In the records below, repeat word for word only the lines starting at the one that contains "động hệ thống và truy cập game nhanh chóng." and ending at the one that contains "na namumuno sa pagsusuri", pictures excluded.

ENTRIES SUPPLIED
▼▼▼

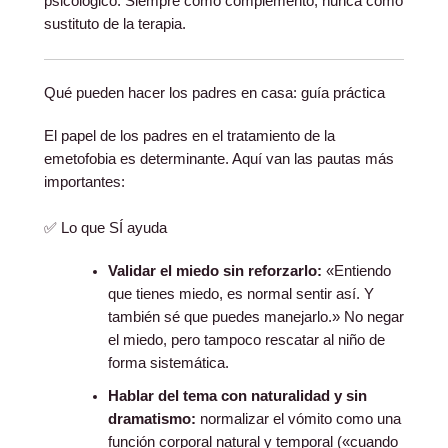
psicológico. Siempre como complemento, nunca como
sustituto de la terapia.
Qué pueden hacer los padres en casa: guía práctica
El papel de los padres en el tratamiento de la
emetofobia es determinante. Aquí van las pautas más
importantes:
✅ Lo que SÍ ayuda
Validar el miedo sin reforzarlo:
«Entiendo
que tienes miedo, es normal sentir así. Y
también sé que puedes manejarlo.» No negar
el miedo, pero tampoco rescatar al niño de
forma sistemática.
Hablar del tema con naturalidad y sin
dramatismo:
normalizar el vómito como una
función corporal natural y temporal («cuando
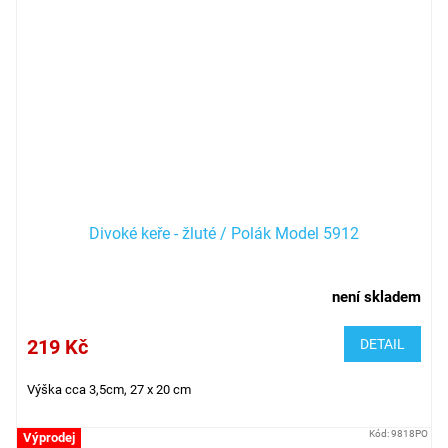
Divoké keře - žluté / Polák Model 5912
není skladem
219 Kč
DETAIL
Výška cca 3,5cm, 27 x 20 cm
Kód:
9818PO
Výprodej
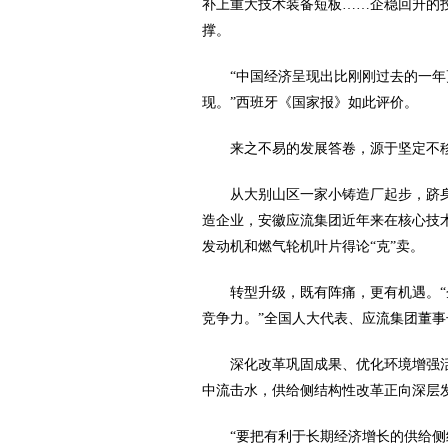
补上重大技术装备短板……企稳回升的
撑。
“中国经济呈现出比刚刚过去的一
现。”西班牙《国家报》如此评价。
来之不易的发展答卷，源于坚定不
从大别山区一家小铸造厂起步，跻
造企业，安徽应流集团近年来在核心技术
发动机和燃气轮机叶片得论“克”卖。
转型升级，既有阵痛，更有机遇。
竞争力。”全国人大代表、应流集团董事
深化改革巩固成果、优化环境增强
中流击水，供给侧结构性改革正向深层
“要把有利于长期经济增长的供给侧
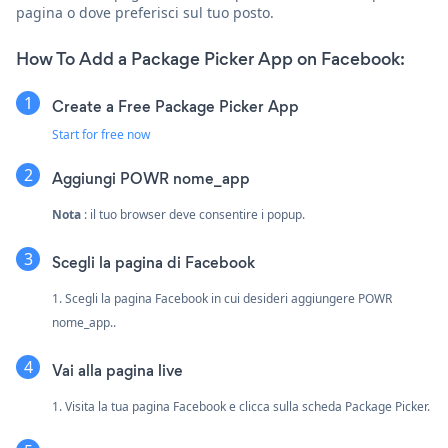
pagina o dove preferisci sul tuo posto.
How To Add a Package Picker App on Facebook:
Create a Free Package Picker App
Start for free now
Aggiungi POWR nome_app
Nota
: il tuo browser deve consentire i popup.
Scegli la pagina di Facebook
1. Scegli la pagina Facebook in cui desideri aggiungere POWR
nome_app..
Vai alla pagina live
1. Visita la tua pagina Facebook e clicca sulla scheda Package Picker.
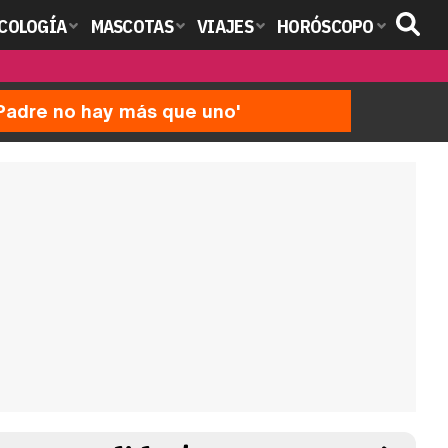
COLOGÍA
MASCOTAS
VIAJES
HORÓSCOPO
'Padre no hay más que uno'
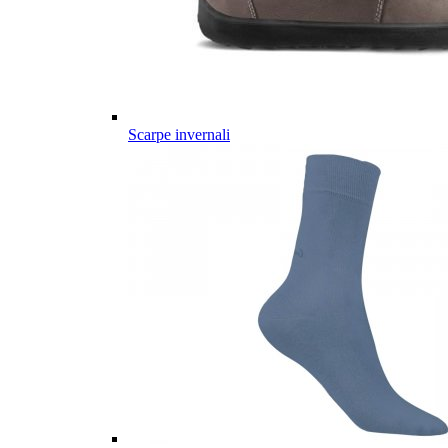
Scarpe invernali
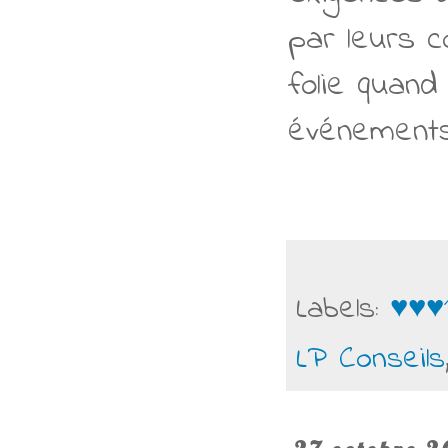
par leurs 
folie quand
événements
Labels:
♥♥♥
LP Conseils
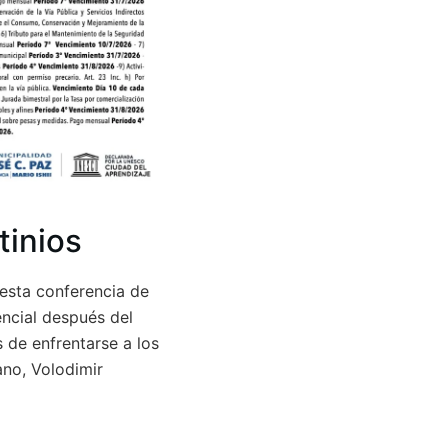
tinios
 esta conferencia de
ncial después del
 de enfrentarse a los
ano, Volodimir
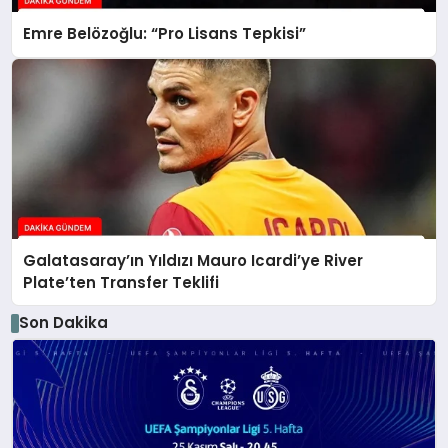
Emre Belözoğlu: “Pro Lisans Tepkisi”
Galatasaray’ın Yıldızı Mauro Icardi’ye River
Plate’ten Transfer Teklifi
Son Dakika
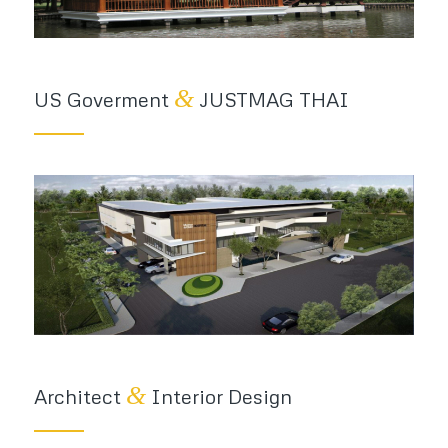
&
US Goverment
JUSTMAG THAI
&
Architect
Interior Design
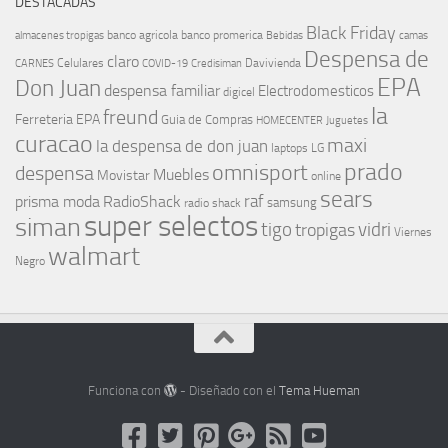
DESTACADAS
Black Friday
banco agricola
banco promerica
almacenes tropigas
Bebidas
camas
Despensa de
claro
Celulares
Davivienda
CARNES
COVID-19
Credisiman
EPA
Don Juan
despensa familiar
Electrodomesticos
digicel
la
freund
Ferreteria EPA
Guia de Compras
HOMECENTER
Juguetes
curacao
maxi
la despensa de don juan
laptops
LG
prado
omnisport
despensa
Muebles
Movistar
online
sears
raf
prisma moda
RadioShack
samsung
radio shack
super selectos
siman
tigo
vidri
tropigas
Viernes
walmart
Negro
Funciona con
- Diseñado con el
Tema Hueman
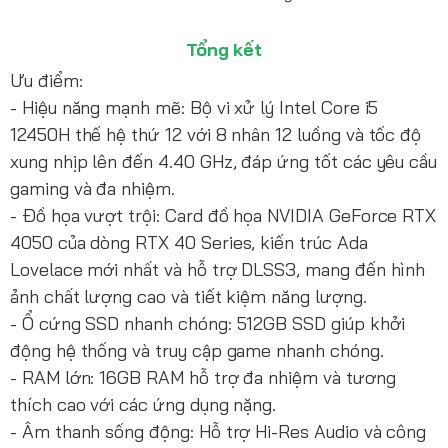
Tổng kết
Ưu điểm:
- Hiệu năng mạnh mẽ: Bộ vi xử lý Intel Core i5
12450H thế hệ thứ 12 với 8 nhân 12 luồng và tốc độ
xung nhịp lên đến 4.40 GHz, đáp ứng tốt các yêu cầu
gaming và đa nhiệm.
- Đồ họa vượt trội: Card đồ họa NVIDIA GeForce RTX
4050 của dòng RTX 40 Series, kiến trúc Ada
Lovelace mới nhất và hỗ trợ DLSS3, mang đến hình
ảnh chất lượng cao và tiết kiệm năng lượng.
- Ổ cứng SSD nhanh chóng: 512GB SSD giúp khởi
động hệ thống và truy cập game nhanh chóng.
- RAM lớn: 16GB RAM hỗ trợ đa nhiệm và tương
thích cao với các ứng dụng nặng.
- Âm thanh sống động: Hỗ trợ Hi-Res Audio và công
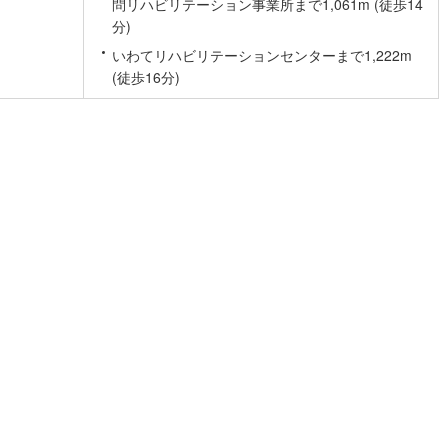
問リハビリテーション事業所まで1,061m (徒歩14
片町線
(
3
)
分)
いわてリハビリテーションセンターまで1,222m
)
関西空港線
(
1
)
(徒歩16分)
東線
(
1
)
本四備讃線
(
0
)
予土線
(
0
)
徳島線
(
1
)
)
土讃線
(
2
)
線
(
113
)
香椎線
(
0
)
肥薩線
(
0
)
4
)
唐津線
(
0
)
1
)
大村線
(
1
)
3
)
日豊本線
(
72
)
吉都線
(
0
)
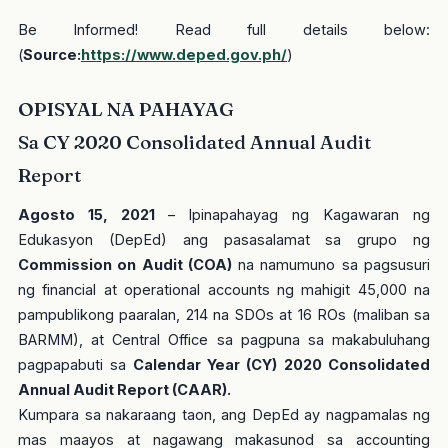
Be Informed! Read full details below:
(
Source:
https://www.deped.gov.ph/
)
OPISYAL NA PAHAYAG
Sa CY 2020 Consolidated Annual Audit
Report
Agosto 15, 2021
– Ipinapahayag ng Kagawaran ng
Edukasyon (DepEd) ang pasasalamat sa grupo ng
Commission on Audit (COA)
na namumuno sa pagsusuri
ng financial at operational accounts ng mahigit 45,000 na
pampublikong paaralan, 214 na SDOs at 16 ROs (maliban sa
BARMM), at Central Office sa pagpuna sa makabuluhang
pagpapabuti sa
Calendar Year (CY) 2020 Consolidated
Annual Audit Report (CAAR).
Kumpara sa nakaraang taon, ang DepEd ay nagpamalas ng
mas maayos at nagawang makasunod sa accounting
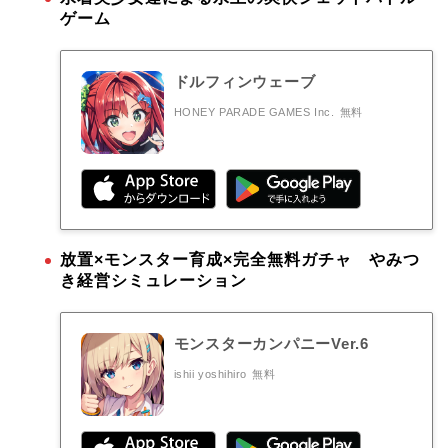
ゲーム
ドルフィンウェーブ
HONEY PARADE GAMES Inc.
無料
放置×モンスター育成×完全無料ガチャ やみつ
き経営シミュレーション
モンスターカンパニーVer.6
ishii yoshihiro
無料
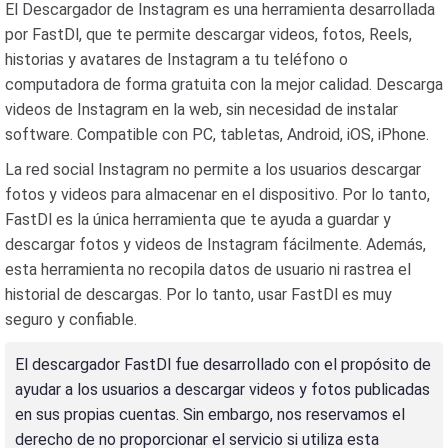
El Descargador de Instagram es una herramienta desarrollada
por FastDl, que te permite descargar videos, fotos, Reels,
historias y avatares de Instagram a tu teléfono o
computadora de forma gratuita con la mejor calidad. Descarga
videos de Instagram en la web, sin necesidad de instalar
software. Compatible con PC, tabletas, Android, iOS, iPhone.
La red social Instagram no permite a los usuarios descargar
fotos y videos para almacenar en el dispositivo. Por lo tanto,
FastDl es la única herramienta que te ayuda a guardar y
descargar fotos y videos de Instagram fácilmente. Además,
esta herramienta no recopila datos de usuario ni rastrea el
historial de descargas. Por lo tanto, usar FastDl es muy
seguro y confiable.
El descargador FastDl fue desarrollado con el propósito de
ayudar a los usuarios a descargar videos y fotos publicadas
en sus propias cuentas. Sin embargo, nos reservamos el
derecho de no proporcionar el servicio si utiliza esta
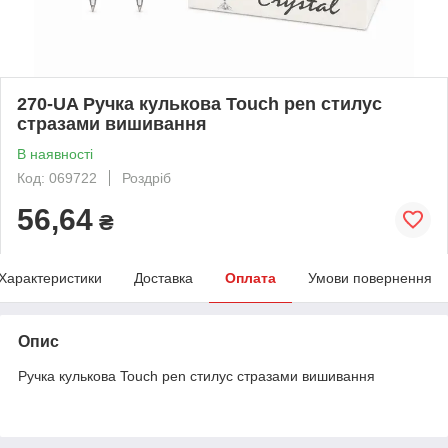
270-UA Ручка кулькова Touch pen стилус
стразами вишивання
В наявності
Код: 069722
Роздріб
56,64
₴
Характеристики
Доставка
Оплата
Умови повернення
Опис
Ручка кулькова Touch pen стилус стразами вишивання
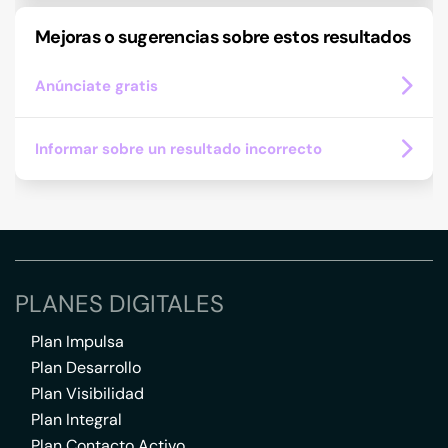
Mejoras o sugerencias sobre estos resultados
Anúnciate gratis
Informar sobre un resultado incorrecto
PLANES DIGITALES
Plan Impulsa
Plan Desarrollo
Plan Visibilidad
Plan Integral
Plan Contacto Activo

▲▲▲

RESULT
động hệ thống và truy cập game nhanh chóng.
- RAM lớn: 16GB RAM hỗ trợ đa nhiệm và tương
thích cao với các ứng dụng nặng.
- Âm thanh sống động: Hỗ trợ Hi-Res Audio và công
問リハビリテーション事業所まで1,061m (徒歩14
片町線
(
3
)
分)
いわてリハビリテーションセンターまで1,222m
)
関西空港線
(
1
)
(徒歩16分)
東線
(
1
)
本四備讃線
(
0
)
予土線
(
0
)
徳島線
(
1
)
)
土讃線
(
2
)
線
(
113
)
香椎線
(
0
)
肥薩線
(
0
)
4
)
唐津線
(
0
)
1
)
大村線
(
1
)
3
)
日豊本線
(
72
)
吉都線
(
0
)
Be Informed! Read full details below:
(
Source:
https://www.deped.gov.ph/
)
OPISYAL NA PAHAYAG
Sa CY 2020 Consolidated Annual Audit
Report
Agosto 15, 2021
– Ipinapahayag ng Kagawaran ng
Edukasyon (DepEd) ang pasasalamat sa grupo ng
Commission on Audit (COA)
na namumuno sa pagsusuri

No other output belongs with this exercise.